Safe water, disease control priorities during India-Nepal flooding
2 SEPTEMBER 2008 -- The World Health Organization is providing supplies and technical assistance in response to the deadly flooding in India and Nepal that has also displaced millions of people.
Heavy monsoonal rains on 18 August swelled the Kosi River to breaking point, resulting in flood waters breaching an embankment and causing severe flooding in Nepal's Sunsari district as well as in 16 districts of adjacent India's Bihar state. The river seems to have changed its course, flooding areas of Bihar that are not usually inundated.
More than 3 million people in over 1700 villages have been affected in India and 70 000 in Nepal. While search and rescue operations are ongoing, both countries will face immediate and medium term challenges in providing safe water, sanitation and access to health care to prevent and control communicable disease outbreaks.
"No outbreaks have been reported in India nor Nepal, but the flooding, risk for water- and vector-borne diseases due to the massive population displacements, hot climate, stretched hygiene and sanitation levels and eventual pools of stagnant water pools left behind by receding flood waters," said Dr Poonam Singh, Deputy Regional Director for WHO's South-East Asian Regional Office.
At least 56 people have died in the floods in India, according to the Indian Ministry of Home Affairs, while more than 220 000 houses have been damaged. Measles immunizations will begin for all children aged up to 5 years in affected areas.
Indian authorities are leading relief efforts in the country's northern Bihar state and have established accommodation and health centres for thousands of displaced people. Authorities are providing 20 million chlorine tablets for water purification. WHO is in close contact with the Ministry of Health and is supplying 100 chloroscopes for measuring water quality, as well as health promotion and communications material related to measles immunization and public health awareness.
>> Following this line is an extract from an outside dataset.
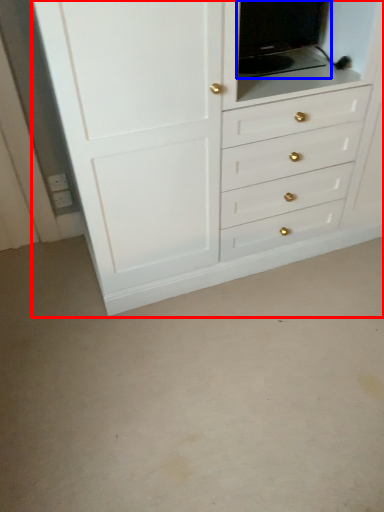 Question: Which object is closer to the camera taking this photo, chest of drawers (highlighted by a red box) or medicine cabinet (highlighted by a blue box)?

Choices:
 (A) chest of drawers
 (B) medicine cabinet

Answer: (A)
In Nepal, WHO has sent emergency medicines and equipment capable of treating more than 120 000 people for one month to flood-affected areas in the Sunsari district, where 27 shelters have been established. Additional anti-malaria and anti-diarrhoea supplies have also been deployed, while larger quantities of medicines have been pre-positioned in three hubs. Staff from WHO's Country Office have also joined field missions to respond to and assess health needs, as well as deliver medicines.
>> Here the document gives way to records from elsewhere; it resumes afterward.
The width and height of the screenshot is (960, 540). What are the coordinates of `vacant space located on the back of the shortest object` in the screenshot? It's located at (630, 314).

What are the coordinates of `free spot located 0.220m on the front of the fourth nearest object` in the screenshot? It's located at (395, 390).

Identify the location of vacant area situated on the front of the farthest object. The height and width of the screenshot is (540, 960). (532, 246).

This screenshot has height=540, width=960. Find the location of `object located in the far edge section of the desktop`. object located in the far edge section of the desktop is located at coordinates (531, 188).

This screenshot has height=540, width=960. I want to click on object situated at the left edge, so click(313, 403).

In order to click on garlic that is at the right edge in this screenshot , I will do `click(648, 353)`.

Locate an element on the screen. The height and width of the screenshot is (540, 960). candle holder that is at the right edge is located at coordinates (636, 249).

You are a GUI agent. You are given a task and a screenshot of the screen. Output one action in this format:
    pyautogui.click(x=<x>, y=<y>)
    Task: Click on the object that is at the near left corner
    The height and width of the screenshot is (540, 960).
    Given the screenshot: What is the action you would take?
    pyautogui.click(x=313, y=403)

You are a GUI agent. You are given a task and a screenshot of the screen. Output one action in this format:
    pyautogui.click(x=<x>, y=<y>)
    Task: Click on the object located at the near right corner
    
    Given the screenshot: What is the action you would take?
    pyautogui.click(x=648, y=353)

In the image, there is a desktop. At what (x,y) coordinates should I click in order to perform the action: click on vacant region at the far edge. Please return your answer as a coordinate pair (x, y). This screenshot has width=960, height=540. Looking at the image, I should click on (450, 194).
Nepal's Haripur, Shripur, Laukihi and Paschhim Kushaha districts are among the worst-affected by the flooding, which has also made the country's east-west highway impassable.
"With so many people forced from their homes into extremely challenging conditions, all effort must be made to ensure the supply of safe drinking water, food, sanitation and accommodation facilities, as well as essential medicines," Eric Laroche, Assistant Director-General for WHO's Health Action in Crises Cluster.